Hakluyt · 10/10/2014 17:30

"It's 98% to do with intake."

So the 80% of state schools that are good or outstanding are all in "leafy" areas?

Hakluyt · 10/10/2014 17:31

How does that work?

rabbitstew · 10/10/2014 17:36

I can see that the less well off might go a bit under the radar, if they aren't the ones taking part in the orchestra, school play (taking advantage of all that Stagecoach training to nab the best parts Grin), rugby tour of the Gambia etc, but that doesn't mean they don't exist. They are probably, actually, a silent majority...

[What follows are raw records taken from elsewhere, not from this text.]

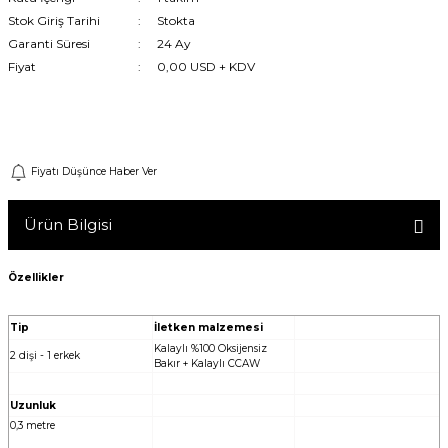
Stok Giriş Tarihi
Stokta
Machine
Garanti Süresi
24 Ay
Fiyat
0,00 USD + KDV
o
Gelince Haber Ver
ücü
Fiyatı Düşünce Haber Ver
niversal Uzaktan Kumanda
Ürün Bilgisi
ta
Özellikler
Tip
İletken malzemesi
Kalaylı %100 Oksijensiz
2 dişi - 1 erkek
Bakır + Kalaylı CCAW
Uzunluk
0,3 metre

cressetmama · 10/10/2014 17:48

There's leafy and leafy... Schools in very rural catchments where the largest town is under 5000 people educating 1600+ students, many of whose parents have limited education, job prospects and income, tend not to attend after school activities because the only bus leaves at 3.15. This limits the range of activities and their uptake.

rabbitstew · 10/10/2014 17:51

Like, countryside leaves and suburban leaves? Grin

cressetmama · 10/10/2014 17:53

Even so, the school is rated outstanding.

NancyJones · 10/10/2014 17:54

Rabbitstew; Cheshire. The footballery bit. But I'm sure it's the same in very affluent suburbs around most major cities in the country.

cressetmama · 10/10/2014 17:54

sorry cross posted! Very muddy lanes round here, but the wind is fragranced with methane. Lots of cows!

NancyJones · 10/10/2014 17:55

Like the wrong kind of snow Grin

rabbitstew · 10/10/2014 17:56

I'm not sure it is the same in very affluent suburbs around most major cities...

cressetmama · 10/10/2014 17:56

Cornwall... but not the millionaire resort bit!

NancyJones · 10/10/2014 18:02

And I don't have trouble finding 'the less well off' as you call them. I work there 2 days a week!

NancyJones · 10/10/2014 18:02

And I don't have a long commute either

morethanpotatoprints · 10/10/2014 18:10

Cheshie, I miss it like mad.
It wasn't how many on here envisage it though, there are good and bad like everywhere else, affluent and degenerated.
In Lancashire it is referred to as The Surrey of the North Grin

uilen · 10/10/2014 18:14

Do you not think the tutoring is helping to increase the value add scores?

Perhaps, but I have no objective evidence of this. Tansie says she doesn't know kids who are tutored; I know that some are but I don't have hard data.

Admissions to university can't use anecdotes and hearsay; they can only use objective measures (and indeed such measures are shown on the UCAS forms).

Re Thornden's catchment: the neighbouring secondary schools are clustered just to the right of the M3, so it hardly surprising that kids to the right of the M3 are sent there. And Thornden excludes the southern half of CF, even though the demographics are not particularly different, because these roads are closer to Toynbee. There is no school to the west of Knightwood, so the kids in Knightwood have to be sent to Thornden or Toynbee. Around half go to each.